UK Government plans to cut welfare benefits still further were, as expected, put back on track last night, Wednesday, when the House of Commons voted 309 to 275 to throw out an amendment passed by the House of Lords last week after an impassioned plea from a well-known former wheelchair athlete.
The bill, when it is finally approved and given the formality of Royal Assent, will hit people with disabilities who are assessed, often wrongly, as being fit enough to work This includes those with multiple sclerosis.
Indeed, a huge proportion of such people who have been judged as ‘fit to work’, under the Employment and Support Allowance’s Work Capability Assessment, have had their assessments overturned on appeal.
Last night, the Welfare Reform and Work Bill was back in the House of Commons as the latest stage of what has been labelled parliamentary ‘ping pong’ with the bill being played back and forth like a table tennis ball between the two Houses that together form the British parliament.
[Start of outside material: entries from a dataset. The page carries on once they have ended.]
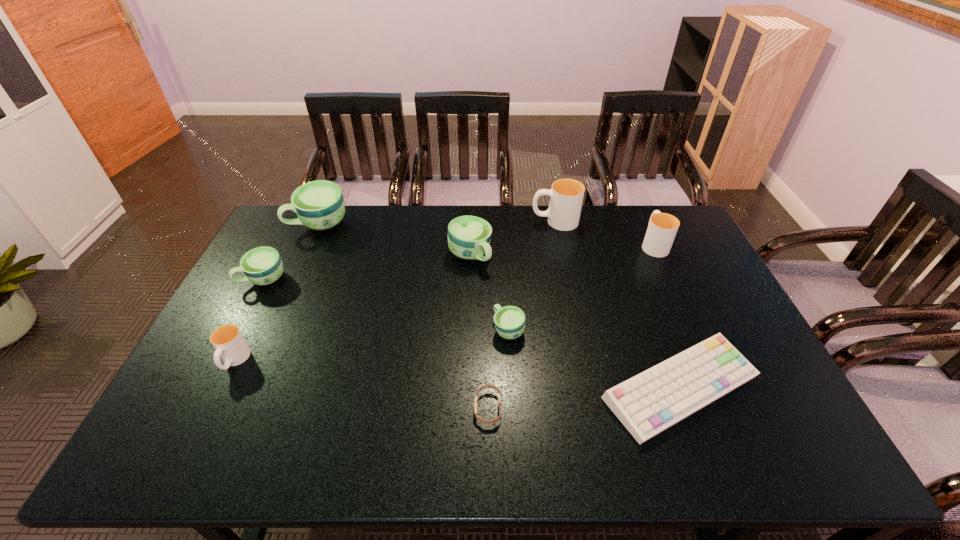 Image resolution: width=960 pixels, height=540 pixels. In order to click on blank region between the smallest blue cup and the second farthest yellow cup in this screenshot , I will do `click(581, 287)`.

Select which object is the fourth closest to the rightmost yellow cup. Please provide its 2D coordinates. Your answer should be formatted as a tuple, i.e. [(x, y)], where the tuple contains the x and y coordinates of a point satisfying the conditions above.

[(469, 237)]

Image resolution: width=960 pixels, height=540 pixels. Identify the location of the third closest object to the third biggest blue cup. (469, 237).

Locate an element on the screen. cup object that ranks as the sixth closest to the second biggest yellow cup is located at coordinates (228, 341).

The image size is (960, 540). What are the coordinates of `cup that is the fourth closest to the seventh tallest object` in the screenshot? It's located at (319, 205).

Locate an element on the screen. This screenshot has width=960, height=540. the second closest yellow cup to the computer keyboard is located at coordinates (566, 195).

Choose which yellow cup is the third nearest neighbor to the farthest blue cup. Please provide its 2D coordinates. Your answer should be formatted as a tuple, i.e. [(x, y)], where the tuple contains the x and y coordinates of a point satisfying the conditions above.

[(662, 228)]

What are the coordinates of `blue cup that is the second closest to the nearest blue cup` in the screenshot? It's located at (319, 205).

Locate which blue cup is the third closest to the farthest blue cup. Please provide its 2D coordinates. Your answer should be formatted as a tuple, i.e. [(x, y)], where the tuple contains the x and y coordinates of a point satisfying the conditions above.

[(509, 321)]

This screenshot has width=960, height=540. I want to click on vacant space that satisfies the following two spatial constraints: 1. on the back side of the third shortest object; 2. with the handle on the side of the biggest yellow cup, so click(x=502, y=221).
The bill aims to implement a number of changes including lowering the benefits cap, reducing support to low income in-work families through cuts to child tax credits, toughening work-related requirements for Universal Credit, changing Support for Mortgage Interest from a grant into a loan and, most controversially, cutting the Work Related payments of Employment and Support Allowance, for new claimants, by around £30 a week.
Before last night, this had been approved by the Commons, thrown out by the Lords, re-approved by the Commons and delayed by the Lords a second time on Monday this week when the Lords voted to approve an amendment, by 289 and 219, to delay the ESA cuts pending a parliamentary report on the impact on claimants.
Crossbench (unaligned) Baroness Tanni Grey Thompson, a former international wheelchair athlete, made a passionate speech urging the Lords to oppose the cuts.
If allowed to remain, the amendment would have meant that the cut could only be implemented once a full impact assessment had been carried out. The report would then be put before both Houses and they would vote on the legislation.
But the Commons, as the elected House, has rejected this particular Lords’ amendment.